What needs to be done.
Copy out exactly the stretch below, from the line with "пити и тестове, висша" through the line with "of their services.", both included; the pictures stay out.

§

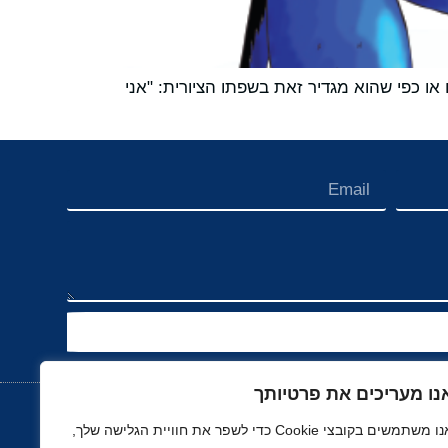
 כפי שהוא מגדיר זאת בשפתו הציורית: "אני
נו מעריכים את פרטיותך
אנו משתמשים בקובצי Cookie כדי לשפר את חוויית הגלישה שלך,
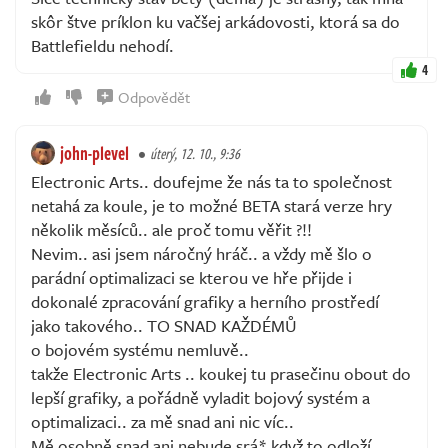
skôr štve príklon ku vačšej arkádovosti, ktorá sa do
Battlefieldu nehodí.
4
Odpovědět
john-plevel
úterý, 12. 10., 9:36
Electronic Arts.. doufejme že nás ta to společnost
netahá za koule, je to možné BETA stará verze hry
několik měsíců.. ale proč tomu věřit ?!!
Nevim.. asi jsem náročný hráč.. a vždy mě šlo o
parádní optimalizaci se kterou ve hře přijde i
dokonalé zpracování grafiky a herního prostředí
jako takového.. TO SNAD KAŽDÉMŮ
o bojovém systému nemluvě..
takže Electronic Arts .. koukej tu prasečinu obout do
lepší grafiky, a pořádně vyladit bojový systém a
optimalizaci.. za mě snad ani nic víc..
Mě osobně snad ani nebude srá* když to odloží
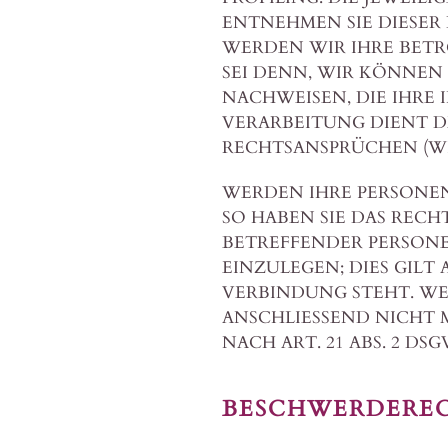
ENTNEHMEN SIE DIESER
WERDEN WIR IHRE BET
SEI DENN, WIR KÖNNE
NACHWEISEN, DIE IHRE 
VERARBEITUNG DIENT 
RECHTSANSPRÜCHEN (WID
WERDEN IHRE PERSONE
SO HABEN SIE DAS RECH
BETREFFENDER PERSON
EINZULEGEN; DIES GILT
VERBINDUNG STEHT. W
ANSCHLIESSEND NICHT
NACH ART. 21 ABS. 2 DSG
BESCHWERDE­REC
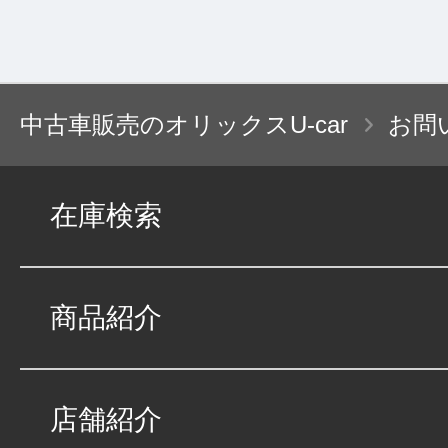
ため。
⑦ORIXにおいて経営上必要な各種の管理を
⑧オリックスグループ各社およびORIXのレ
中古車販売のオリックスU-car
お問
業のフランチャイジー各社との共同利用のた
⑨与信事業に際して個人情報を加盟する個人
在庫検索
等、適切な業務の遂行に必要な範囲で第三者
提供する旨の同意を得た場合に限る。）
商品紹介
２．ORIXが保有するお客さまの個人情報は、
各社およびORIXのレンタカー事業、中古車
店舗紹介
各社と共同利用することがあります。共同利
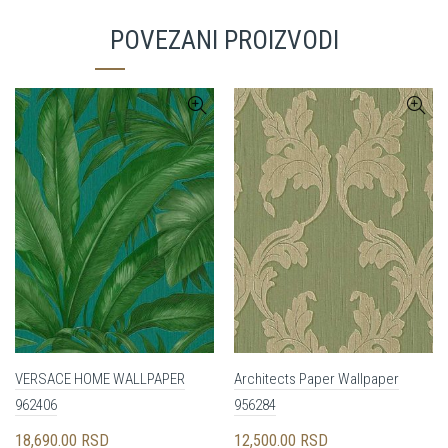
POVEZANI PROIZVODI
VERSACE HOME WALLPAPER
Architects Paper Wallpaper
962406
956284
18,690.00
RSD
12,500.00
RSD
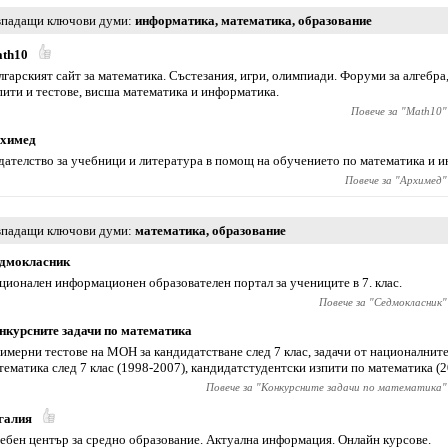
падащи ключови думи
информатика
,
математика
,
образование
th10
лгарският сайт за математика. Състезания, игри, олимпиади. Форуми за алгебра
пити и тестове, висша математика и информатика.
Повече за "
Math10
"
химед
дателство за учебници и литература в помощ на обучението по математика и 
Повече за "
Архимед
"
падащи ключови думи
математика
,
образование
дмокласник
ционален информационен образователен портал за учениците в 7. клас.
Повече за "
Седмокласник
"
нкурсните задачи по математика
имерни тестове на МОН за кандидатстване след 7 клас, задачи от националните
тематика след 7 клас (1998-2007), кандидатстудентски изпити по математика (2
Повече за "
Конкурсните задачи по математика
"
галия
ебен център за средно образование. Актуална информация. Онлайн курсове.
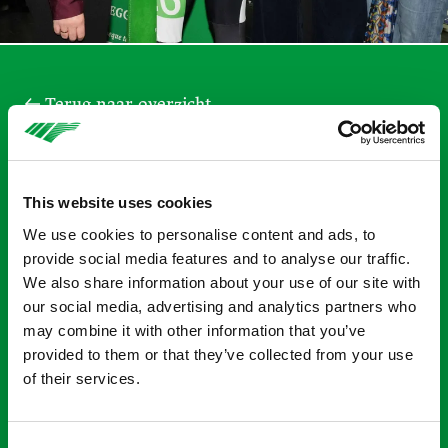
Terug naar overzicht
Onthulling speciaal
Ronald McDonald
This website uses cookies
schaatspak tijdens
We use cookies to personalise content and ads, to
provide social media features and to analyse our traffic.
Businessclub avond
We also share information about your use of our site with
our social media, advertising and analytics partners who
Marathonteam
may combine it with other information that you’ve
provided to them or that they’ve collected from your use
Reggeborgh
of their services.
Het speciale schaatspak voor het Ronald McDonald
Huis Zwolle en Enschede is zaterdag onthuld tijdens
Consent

§

Response area.
пити и тестове, висша математика и информатика.
Повече за "
Math10
"
химед
дателство за учебници и литература в помощ на обучението по математика и 
Повече за "
Архимед
"
падащи ключови думи
математика
,
образование
дмокласник
ционален информационен образователен портал за учениците в 7. клас.
Повече за "
Седмокласник
"
нкурсните задачи по математика
имерни тестове на МОН за кандидатстване след 7 клас, задачи от националните
тематика след 7 клас (1998-2007), кандидатстудентски изпити по математика (2
Повече за "
Конкурсните задачи по математика
"
галия
ебен център за средно образование. Актуална информация. Онлайн курсове.
Terug naar overzicht
Onthulling speciaal
Ronald McDonald
This website uses cookies
schaatspak tijdens
We use cookies to personalise content and ads, to
provide social media features and to analyse our traffic.
Businessclub avond
We also share information about your use of our site with
our social media, advertising and analytics partners who
Marathonteam
may combine it with other information that you’ve
provided to them or that they’ve collected from your use
Reggeborgh
of their services.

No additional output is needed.